Eine gleichfalls zunächst düstere, dann jedoch positiv gefüllte Thematik brachte der von Frau Zabel geleitete Theaterkurs des 9. Jahrgangs mit dem Stück „Norway today“ auf die Bühne. Verdichtet wurde zunächst die Alternative von Leben und Selbstmord. Hin- und hergerissen zwischen Angst und Übermut, Rückkehrwunsch und Auswichen in den Selbstmord, machen sich zwei Jugendliche auf den Weg nach Norwegen. Dort entdecken sie allerdings, anders als erwartet, ganz neue Gefühle und eine ungeahnte Lebensintensität. So werfen sie angesichts des erlebten Nordlichts ihre Selbstmordabsicht über den Haufen und öffnen sich einer neuen Sicht auf das Leben: eine Entwicklung, die das Ensemble in lebendigen und eindrucksvollen Szenen präsentierte.

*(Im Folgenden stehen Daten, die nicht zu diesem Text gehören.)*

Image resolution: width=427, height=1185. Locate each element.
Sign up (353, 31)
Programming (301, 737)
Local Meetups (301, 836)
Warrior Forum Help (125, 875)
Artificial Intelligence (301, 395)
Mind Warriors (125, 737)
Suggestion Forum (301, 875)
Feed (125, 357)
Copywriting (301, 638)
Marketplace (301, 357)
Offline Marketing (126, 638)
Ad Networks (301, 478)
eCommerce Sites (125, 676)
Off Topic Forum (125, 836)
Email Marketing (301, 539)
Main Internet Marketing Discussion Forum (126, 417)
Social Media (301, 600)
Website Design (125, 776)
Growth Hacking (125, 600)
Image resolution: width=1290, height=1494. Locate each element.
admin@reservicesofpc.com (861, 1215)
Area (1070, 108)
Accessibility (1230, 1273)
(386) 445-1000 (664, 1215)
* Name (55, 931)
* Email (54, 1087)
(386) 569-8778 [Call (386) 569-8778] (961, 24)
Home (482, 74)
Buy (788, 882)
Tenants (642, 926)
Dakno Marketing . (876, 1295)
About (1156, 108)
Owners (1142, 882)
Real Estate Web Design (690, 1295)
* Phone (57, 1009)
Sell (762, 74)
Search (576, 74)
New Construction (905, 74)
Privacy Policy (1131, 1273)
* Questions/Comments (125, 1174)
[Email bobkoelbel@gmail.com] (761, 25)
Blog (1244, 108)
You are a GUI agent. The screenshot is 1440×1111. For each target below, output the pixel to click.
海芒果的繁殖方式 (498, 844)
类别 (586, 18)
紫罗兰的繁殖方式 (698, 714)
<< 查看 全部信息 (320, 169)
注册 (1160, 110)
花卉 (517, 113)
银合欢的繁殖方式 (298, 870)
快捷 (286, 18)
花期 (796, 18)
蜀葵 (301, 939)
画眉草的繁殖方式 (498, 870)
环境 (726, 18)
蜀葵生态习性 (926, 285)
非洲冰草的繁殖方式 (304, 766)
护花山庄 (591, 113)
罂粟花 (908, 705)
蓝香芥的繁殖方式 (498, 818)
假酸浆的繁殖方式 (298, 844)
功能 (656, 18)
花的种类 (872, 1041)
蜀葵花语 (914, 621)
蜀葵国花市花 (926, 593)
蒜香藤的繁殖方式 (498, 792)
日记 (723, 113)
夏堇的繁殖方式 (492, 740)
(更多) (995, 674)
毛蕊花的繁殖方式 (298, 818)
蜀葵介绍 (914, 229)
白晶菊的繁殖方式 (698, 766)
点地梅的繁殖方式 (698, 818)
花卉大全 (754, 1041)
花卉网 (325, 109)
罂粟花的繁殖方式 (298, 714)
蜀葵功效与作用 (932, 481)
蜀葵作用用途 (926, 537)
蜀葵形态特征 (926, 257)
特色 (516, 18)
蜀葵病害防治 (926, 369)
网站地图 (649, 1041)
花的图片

Eine Szenencollage mit literaturgeschichtlichem Hintergrund zeigte der Theaterkurs des 10. Jahrgangs unter Leitung von Frau Badstein. Das Ensemble gestaltete ein Puzzle vielseitiger Schlaglichter auf Ideen und Werke des Autors Bertolt Brecht. Sein Credo, das Publikum nicht in eine Illusion zu tauchen, sondern im Denken zu aktivieren, setzte auch das Ensemble in seinen zahlreichen Anspielungen auf das Brecht’sche Werk und Leben um, die es zu entdecken galt. So gelang ein mitunter überraschend aktuelles, immer wieder auch witziges Stück, dessen knappe Federstriche dem Publikum neue „Brechtreize“ eröffneten.

„Nichts“

„Nichts bedeutet irgendetwas, deshalb lohnt es sich auch nicht, irgendetwas zu tun.“ Dieser Satz veränderte das Leben einer ganzen Schulklasse, zum Glück nur auf der Bühne.
In einer packenden Theatervorstellung – der ersten seit zwei Jahren – zeigte der Theaterkurs des Jahrgangs 12 unter Leitung von Frau Rosenfeld die dramatischen Konsequenzen dieser nihilistischen Aussage.
 
Eigentlich könnten Schule, Eltern, Freizeit, Freundschaft oder auch Liebeskummer die wichtigsten Themen und Sorgen der Jugendlichen bestimmen. Stattdessen stellt die Stimme eines Mitschülers, zu hören aus dem Off, das Leben der Klasse auf den Kopf. Um das Gegenteil der zitierten Aussage zu belegen, machen sich die Jugendlichen auf die Suche nach Sinn und Bedeutung. Indem sie versuchen, Dinge zu sammeln, die ihnen wichtig sind, trudeln sie jedoch immer weiter in eine Spirale aus Angst, Hass, Wut und Ohnmacht. Scheinbar launig geht es los, als eine Mitschülerin eine Tofu-Packung auf den Stapel der bedeutungsvollen Dinge legt und sagt, Tofu stehe stellvertretend für ihre Lebensweise. Ein Mitschüler opfert seine Sneakers, ein weiterer die ihm teuren Geldscheine. Empfindlicher werden die Diskussionen, als sich die Jugendlichen gegenseitig Werte abverlangen, die sie freiwillig auf keinen Fall hergeben möchten, etwa ein Tagebuch mit sensiblen Einträgen, gesundheitserhaltende Medikamente oder den letzten Brief der verstorbenen Mutter. Das chorische Fußklopfen oder Aufeinander-Zeigen nimmt immer bedrohlichere Formen an, etwa bei der Forderung nach dem Knie eines sportbegeisterten Schülers oder nach der Tötung eines im Koma liegenden Bruders. Gewalt und radikaler Gruppenzwang steigern sich und führen beim Rückblick der Gruppe 20 Jahre später zu der bitteren Erkenntnis, Bedeutung nicht gefunden, sondern verloren zu haben.
 
Die Adaption des Romans von Janne Teller gelang dem Kurs mit originellen Akzenten in einer kurzweiligen und scheinbar mühelosen Inszenierung. Tatsächlich hatte sich das Ensemble in einem intensiven, teils aufreibenden Arbeitsprozess die Auseinandersetzung mit der Bedeutung wahrer Bedeutung zu eigen gemacht und dabei auch ganz persönliche Erfahrungen und Sichtweisen einbezogen. Heraus kamen ein ganz eigenständiger Zugriff auf die Problematik und eine sehr flüssige, authentisch wirkende Darstellung.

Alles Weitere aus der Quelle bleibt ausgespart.